I believe that this Lukacsian position is not only correct but profoundly Leninist. In fact, this sense of determination, of the concretion of the situation which we have before us, this application of Marxist science as a choice of a specific relation which in turn is formed by determinant relations of force, constitutes the fundamental synthesis which Lenin realizes and imposes on Marxist science of his time: creation of the Bolshevik party and protagonize the October Revolution signified, in fact, to win/overcome this theoretical battle. So, choice of the specific relation of force between the working class and capital at a determinant historical moment, and, as a consequence, choice of organization as a result of the awareness of this relation and of the conjoint nexus and articulations that derive from this relation and which, starting out from the same, constitute the base of the radical transformation of praxis. This choice of the subject of organization and radical transformation of praxis is a sectarian and particular choice, marked by a perspective which does not only seek to identify the relation which verifies sequentially the working class and capitalist power, but that, at the same time, deals with acquiring the capacity to destroy the relation in which it finds itself, to identify in every moment the possibility of putting the enemy/adversary in crises, to dismantle its instruments of domination, the possibility, definitively, of sparking the violent destruction of these mechanisms. The theory articulates itself, in an absolutely precise form, as a function of the capacity of utilizing violence. Violence is the fabric over which all political relations are woven. The domination of the State is the domination of violence and violence pure and simple is legality, the combination of constitutional forms, the habitual forms of capitalist power of command. Marxism discovers that violence does not simply exist in formal relations but in the everyday relations of production and life; it discovers that the science of capital is the science of the violence of capital, one of the forms utilized by capital to organize violence over those it submits/over its subjects: Marxism is destruction and radical transformation. The introduction of this link directly between understanding and violence in class analysis composes a sectarian point of view, the point of the working class, the point of view of Marxist theory.

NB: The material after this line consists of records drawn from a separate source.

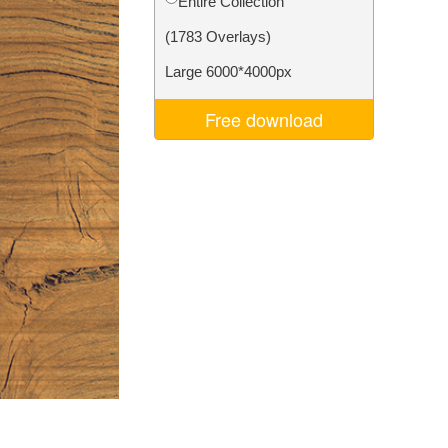
Entire Collection
ns
Video Editing Services
(1783 Overlays)
Large 6000*4000px
Free download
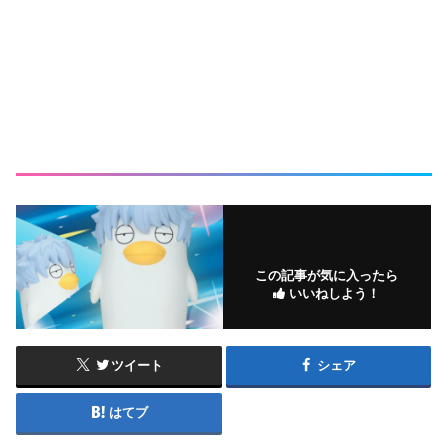
この記事が気に入ったら
いいねしよう！
ツイート
シェア
はてブ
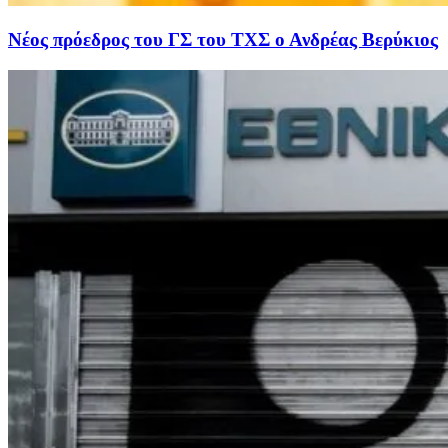
Νέος πρόεδρος του ΓΣ του ΤΧΣ ο Ανδρέας Βερύκιος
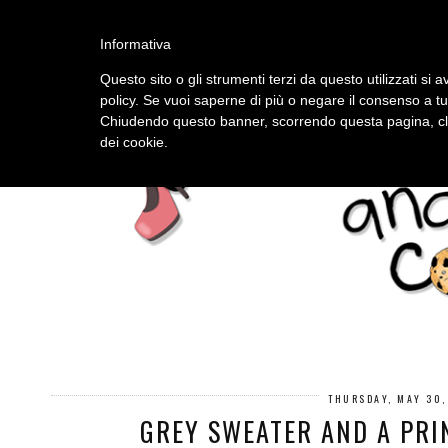
HOME
ABOUT
Informativa
Questo sito o gli strumenti terzi da questo utilizzati si a
policy. Se vuoi saperne di più o negare il consenso a tu
Chiudendo questo banner, scorrendo questa pagina, cli
dei cookie.
THURSDAY, MAY 30,
GREY SWEATER AND A PRI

From this point of view we should immediately criticize, for its inconclusive character, a few positions within Marxist theory which seek to eliminate the specific analysis of the proletarian subject. In this respect Louis Althusser’s position is representative, which, at the same time as he seeks to define theory as practical intervention and action of class position, negates it time and time again in attributing these actions to a material subject, characterized by an internal dialectic within subjectivity and material discontinuity, within the distinct elements which constitute it. The science of the revolutionary process negates in converting itself into a science of the revolutionary subject. It is easy to understand the effects of this conception: defense of reflection and mediation (of the intellectual as much as of the party) against the irreconcilability or un-mediate character of the dialectic and, as well, against the concretion of the revolutionary subject. How can this position be nominated Marxist or, even Leninist, when for Lenin- as we have just seen and our analysis will reveal further still- the fundamental problem is precisely the specificity of the revolutionary subject and its temporal and spatial configuration? It is evident that constructing the party is something very distinct and different than desiring it!
Well then, returning to our problem, what does it involve to submit Lenin’s thought to the scientific model which he himself contributed to elaborating? It involves asking two questions. The first is the following: what type of subject analyzes the sectarian perspective of Lenin and what is its theoretical horizon? Second question: what is the subject that today can and knows how to interpret Lenin? And, continuing, we should have to ask: this subject that today reads and interprets Lenin and assumes his thematic has it changed or is it, on the contrary, similar and homogeneous as the previous? On the one hand, we ask what is the reference for the Leninist point of view and, on the other, what is the current reference of the class struggle and Marxist science. Today, our reference is identified with the revolutionary ‘mass worker’, a subject which in the 1960’s developed in Europe, and before in the United States, an action which gave origin to a period of dramatic crises of capitalist development. But, what is Lenin’s referent? Lenin’s referent is the Russian industrial working class vanguard- as Cacciari claims- shaped by its isolation.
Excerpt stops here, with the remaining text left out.